Military families have a unique struggle in that they aren’t always able to “be there” for special events. Weddings, birthdays, Thanksgiving, Christmas – anytime families regularly get together, military families often cannot join in the festivities. Another thing military families regularly miss?
My own mother died not too long ago. The challenges of military life, combined with the recent COVID-19 pandemic and the resulting inflation that is plaguing the country, made going home impossible for a while, so I hadn’t seen her in over five years. Though she had been sick for a while, I thought I had more time to prepare. She was gone three weeks after I found out she was dying, and the worst part? She died before I could be there to say goodbye.
When she died, I didn’t know of any of the resources I needed, nor did I have a plan in place. You can say that’s my fault, and I will bear the burden of that guilt for the rest of my life. But that is not something another military family should go through, and so, here are some resources grieving military families can look into:
Financial assistance from the Red Cross
Your local Aid Society, which is located inside your base’s readiness center, can assist you with this process. The Red Cross will help with travel costs, burial costs, etc. The Red Cross is also who to contact to bring your active duty, guard, or Reserves loved one home in case of a death in their immediate family.
Seek out a good therapist.
I will always advocate for therapy for any situation. I personally have a regular therapist I see, however, if you are more comfortable with a temporary arrangement, the military has some great options. MFLACs are very familiar with the ins and outs of military life, and that includes grief. Every unit, squadron, etc usually has one on staff for families to come to when they need. Chaplains offer the same services, and are a great fit if you are looking for a more spiritual way to cope with your loss.
Look into hospice bereavement services
If your loved one was receiving hospice care, the hospice will usually provide bereavement services free of charge to loved ones for a certain period of time. I am receiving 13 months of telehealth bereavement services from my mother’s hospice, and my social worker is the best thing since sliced bread.

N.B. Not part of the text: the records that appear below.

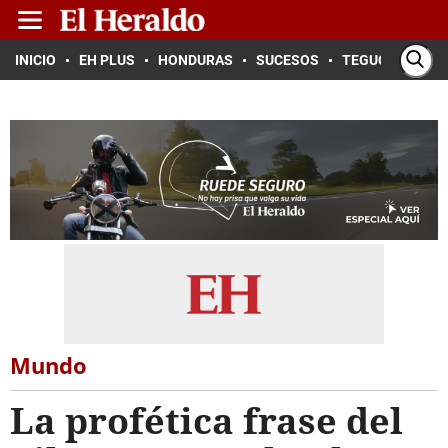
INICIO
EH PLUS
HONDURAS
SUCESOS
TEGUCIGALPA
Mundo
La profética frase del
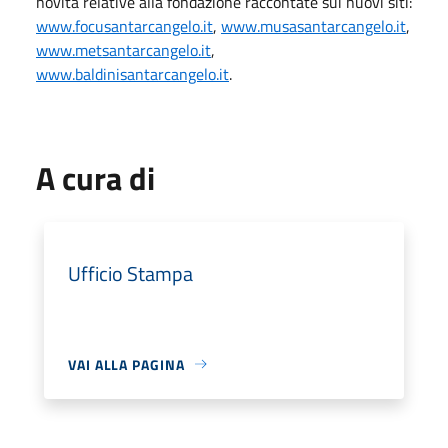
novità relative alla fondazione raccontate sui nuovi siti:
www.focusantarcangelo.it
,
www.musasantarcangelo.it
,
www.metsantarcangelo.it
,
www.baldinisantarcangelo.it
.
A cura di
Ufficio Stampa
VAI ALLA PAGINA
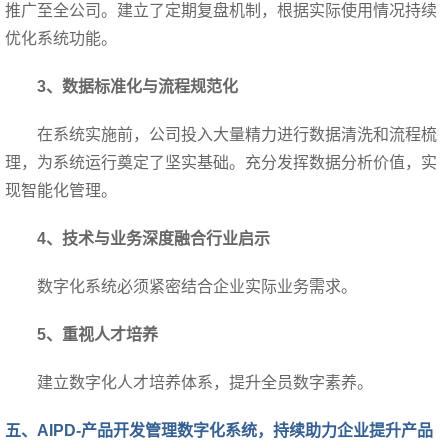
推广至全公司。建立了定期复盘机制，根据实际使用情况持续
优化系统功能。
3
、数据标准化与流程规范化
在系统实施前，公司投入大量精力进行数据清洗和流程梳
理，为系统运行奠定了坚实基础。充分发挥数据分析价值，实
现智能化管理。
4
、技术与业务深度融合行业启示
数字化系统必须紧密结合企业实际业务需求。
5
、重视人才培养
建立数字化人才培养体系，提升全员数字素养。
五、AIPD-产品开发管理数字化系统，持续助力企业提升产品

Make room for your grief – while honoring their memory.
Grieving my mom is not as linear as I thought it would be. Grief is a loop; and it can be easy to navigate one minute, and as raw as the day she died the next. Sometimes, I even forget she’s gone, and I am speaking about her in the present tense. No matter how I am feeling, I am finding ways to honor my mom. Cooking her favorite recipes, eating her favorite foods , watching her favorite shows (we watched Food Network, Frasier, and the Golden Girls religiously), and telling stories about her are my favorite ways to remember her. I am holding space for all of the laughter, the joy, the sorrow, the anger, and the tears. And I am remembering that whatever I am feeling, it’s 100% okay.